══ SOURCE MATERIAL

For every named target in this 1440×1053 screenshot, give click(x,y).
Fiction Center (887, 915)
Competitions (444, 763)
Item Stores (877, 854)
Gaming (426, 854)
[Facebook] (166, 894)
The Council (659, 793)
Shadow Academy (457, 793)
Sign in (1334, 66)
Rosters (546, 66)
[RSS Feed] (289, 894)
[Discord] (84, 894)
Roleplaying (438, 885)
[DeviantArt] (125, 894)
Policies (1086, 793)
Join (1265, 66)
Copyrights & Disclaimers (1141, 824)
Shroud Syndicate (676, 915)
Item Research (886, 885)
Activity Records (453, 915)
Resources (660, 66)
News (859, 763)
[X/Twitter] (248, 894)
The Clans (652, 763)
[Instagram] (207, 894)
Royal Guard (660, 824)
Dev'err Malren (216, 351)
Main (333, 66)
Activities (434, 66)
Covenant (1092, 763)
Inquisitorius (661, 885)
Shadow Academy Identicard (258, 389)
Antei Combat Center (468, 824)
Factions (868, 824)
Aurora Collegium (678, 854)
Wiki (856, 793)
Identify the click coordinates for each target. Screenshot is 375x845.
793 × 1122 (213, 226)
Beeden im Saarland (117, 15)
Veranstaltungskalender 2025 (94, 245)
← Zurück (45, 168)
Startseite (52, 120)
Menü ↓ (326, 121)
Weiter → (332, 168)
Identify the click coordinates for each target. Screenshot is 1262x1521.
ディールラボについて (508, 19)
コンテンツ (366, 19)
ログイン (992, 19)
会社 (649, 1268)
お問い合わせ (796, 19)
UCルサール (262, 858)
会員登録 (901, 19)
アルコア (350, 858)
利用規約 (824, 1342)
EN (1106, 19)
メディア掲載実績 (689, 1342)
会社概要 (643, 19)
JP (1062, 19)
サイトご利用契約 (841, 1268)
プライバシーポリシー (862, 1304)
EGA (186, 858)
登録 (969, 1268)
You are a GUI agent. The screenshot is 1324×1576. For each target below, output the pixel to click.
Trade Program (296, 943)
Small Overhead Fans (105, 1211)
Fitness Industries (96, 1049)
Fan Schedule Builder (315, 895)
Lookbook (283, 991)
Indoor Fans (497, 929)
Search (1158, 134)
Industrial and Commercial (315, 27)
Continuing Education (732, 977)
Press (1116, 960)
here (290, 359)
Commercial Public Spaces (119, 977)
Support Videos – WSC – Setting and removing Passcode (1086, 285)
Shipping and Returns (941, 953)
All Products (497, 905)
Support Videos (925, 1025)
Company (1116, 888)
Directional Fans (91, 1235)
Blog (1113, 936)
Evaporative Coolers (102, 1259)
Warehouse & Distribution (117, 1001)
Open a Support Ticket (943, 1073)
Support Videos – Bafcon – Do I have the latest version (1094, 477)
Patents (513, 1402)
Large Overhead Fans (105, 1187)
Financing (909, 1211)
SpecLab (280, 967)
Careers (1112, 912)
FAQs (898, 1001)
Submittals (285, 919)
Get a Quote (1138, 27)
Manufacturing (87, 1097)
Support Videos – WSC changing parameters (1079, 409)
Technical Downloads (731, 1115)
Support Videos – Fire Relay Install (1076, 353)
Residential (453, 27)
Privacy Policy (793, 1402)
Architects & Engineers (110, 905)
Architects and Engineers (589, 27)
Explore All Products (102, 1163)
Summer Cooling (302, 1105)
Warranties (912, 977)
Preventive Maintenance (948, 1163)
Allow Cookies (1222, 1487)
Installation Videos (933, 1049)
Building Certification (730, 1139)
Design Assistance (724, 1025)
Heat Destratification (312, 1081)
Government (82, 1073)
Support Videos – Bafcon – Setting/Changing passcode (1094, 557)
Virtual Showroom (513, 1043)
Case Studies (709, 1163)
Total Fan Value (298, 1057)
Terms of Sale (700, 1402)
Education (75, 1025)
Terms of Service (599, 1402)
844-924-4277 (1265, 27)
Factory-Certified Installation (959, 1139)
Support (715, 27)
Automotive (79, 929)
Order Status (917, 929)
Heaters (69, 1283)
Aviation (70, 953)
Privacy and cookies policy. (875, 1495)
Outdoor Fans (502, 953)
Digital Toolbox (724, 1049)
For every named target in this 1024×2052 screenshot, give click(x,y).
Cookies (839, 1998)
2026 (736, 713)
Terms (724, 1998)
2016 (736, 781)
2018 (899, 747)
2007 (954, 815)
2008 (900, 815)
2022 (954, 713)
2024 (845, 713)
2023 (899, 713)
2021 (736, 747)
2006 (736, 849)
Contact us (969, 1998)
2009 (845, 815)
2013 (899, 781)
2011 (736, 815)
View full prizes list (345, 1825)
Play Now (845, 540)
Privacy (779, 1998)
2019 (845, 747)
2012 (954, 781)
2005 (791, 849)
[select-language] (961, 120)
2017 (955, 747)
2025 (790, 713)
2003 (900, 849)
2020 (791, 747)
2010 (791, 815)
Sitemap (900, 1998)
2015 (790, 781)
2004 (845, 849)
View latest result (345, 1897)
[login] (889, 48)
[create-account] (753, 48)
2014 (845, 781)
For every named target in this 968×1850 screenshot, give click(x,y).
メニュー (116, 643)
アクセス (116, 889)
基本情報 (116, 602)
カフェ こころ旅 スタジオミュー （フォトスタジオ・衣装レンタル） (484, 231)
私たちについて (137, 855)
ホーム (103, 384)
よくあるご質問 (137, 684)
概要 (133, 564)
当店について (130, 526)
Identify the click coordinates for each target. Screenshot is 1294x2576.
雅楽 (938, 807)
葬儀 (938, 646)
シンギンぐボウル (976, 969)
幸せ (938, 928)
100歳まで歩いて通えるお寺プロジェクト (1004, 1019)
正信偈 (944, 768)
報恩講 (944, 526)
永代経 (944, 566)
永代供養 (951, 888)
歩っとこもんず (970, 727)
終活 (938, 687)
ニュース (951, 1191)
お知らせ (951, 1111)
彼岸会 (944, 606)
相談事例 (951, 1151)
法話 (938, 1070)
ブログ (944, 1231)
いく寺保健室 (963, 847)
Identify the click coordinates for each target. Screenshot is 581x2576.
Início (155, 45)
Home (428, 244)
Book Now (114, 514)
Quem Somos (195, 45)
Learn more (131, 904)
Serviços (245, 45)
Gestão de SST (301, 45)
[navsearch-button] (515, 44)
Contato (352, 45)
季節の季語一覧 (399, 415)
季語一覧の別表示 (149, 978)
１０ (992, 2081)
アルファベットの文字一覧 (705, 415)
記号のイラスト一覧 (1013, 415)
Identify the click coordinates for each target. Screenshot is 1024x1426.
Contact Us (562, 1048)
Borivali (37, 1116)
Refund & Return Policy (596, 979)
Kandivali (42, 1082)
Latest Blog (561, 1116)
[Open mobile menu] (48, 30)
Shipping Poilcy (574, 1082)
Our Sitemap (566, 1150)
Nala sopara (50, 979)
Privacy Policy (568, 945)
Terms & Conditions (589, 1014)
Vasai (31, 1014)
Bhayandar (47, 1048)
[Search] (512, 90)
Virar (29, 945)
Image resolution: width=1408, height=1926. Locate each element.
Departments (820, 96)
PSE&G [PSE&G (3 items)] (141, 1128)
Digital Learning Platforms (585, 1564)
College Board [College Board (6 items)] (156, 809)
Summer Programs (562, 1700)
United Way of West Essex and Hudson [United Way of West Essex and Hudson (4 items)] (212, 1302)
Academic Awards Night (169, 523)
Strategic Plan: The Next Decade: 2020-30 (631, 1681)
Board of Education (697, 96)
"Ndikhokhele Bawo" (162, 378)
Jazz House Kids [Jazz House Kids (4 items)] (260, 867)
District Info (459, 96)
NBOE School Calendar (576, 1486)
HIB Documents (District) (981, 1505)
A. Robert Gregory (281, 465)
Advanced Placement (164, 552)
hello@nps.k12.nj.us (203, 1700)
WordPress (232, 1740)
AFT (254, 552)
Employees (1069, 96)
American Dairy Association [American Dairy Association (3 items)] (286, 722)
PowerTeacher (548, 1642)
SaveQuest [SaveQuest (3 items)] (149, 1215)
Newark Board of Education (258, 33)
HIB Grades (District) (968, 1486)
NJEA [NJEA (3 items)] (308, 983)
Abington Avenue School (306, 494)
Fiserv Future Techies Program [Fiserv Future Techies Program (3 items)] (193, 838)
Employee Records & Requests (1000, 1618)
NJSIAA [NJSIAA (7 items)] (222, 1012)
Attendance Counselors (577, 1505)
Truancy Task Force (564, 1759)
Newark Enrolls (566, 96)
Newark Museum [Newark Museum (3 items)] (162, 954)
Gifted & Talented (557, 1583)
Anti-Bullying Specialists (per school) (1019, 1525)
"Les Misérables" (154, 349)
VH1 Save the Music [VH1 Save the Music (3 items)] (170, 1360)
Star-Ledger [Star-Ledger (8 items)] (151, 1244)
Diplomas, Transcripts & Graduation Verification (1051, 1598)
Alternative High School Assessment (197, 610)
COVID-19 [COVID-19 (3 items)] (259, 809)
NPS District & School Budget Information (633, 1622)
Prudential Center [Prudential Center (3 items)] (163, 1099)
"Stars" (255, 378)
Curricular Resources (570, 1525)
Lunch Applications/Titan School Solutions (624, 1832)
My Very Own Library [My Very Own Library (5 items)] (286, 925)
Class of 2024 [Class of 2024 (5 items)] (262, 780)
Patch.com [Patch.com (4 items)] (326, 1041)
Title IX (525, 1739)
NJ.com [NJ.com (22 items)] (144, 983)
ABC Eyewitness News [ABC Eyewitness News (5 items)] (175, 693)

════

▶ WHAT THE TASK ASKS: Out of the entries above, write out only the lines between the line holding "登録 (969, 1268)" and the line holding "Blog (1113, 936)", inclusive, each exactly as given.

▶ REPLY:
登録 (969, 1268)
You are a GUI agent. The screenshot is 1324×1576. For each target below, output the pixel to click.
Trade Program (296, 943)
Small Overhead Fans (105, 1211)
Fitness Industries (96, 1049)
Fan Schedule Builder (315, 895)
Lookbook (283, 991)
Indoor Fans (497, 929)
Search (1158, 134)
Industrial and Commercial (315, 27)
Continuing Education (732, 977)
Press (1116, 960)
here (290, 359)
Commercial Public Spaces (119, 977)
Support Videos – WSC – Setting and removing Passcode (1086, 285)
Shipping and Returns (941, 953)
All Products (497, 905)
Support Videos (925, 1025)
Company (1116, 888)
Directional Fans (91, 1235)
Blog (1113, 936)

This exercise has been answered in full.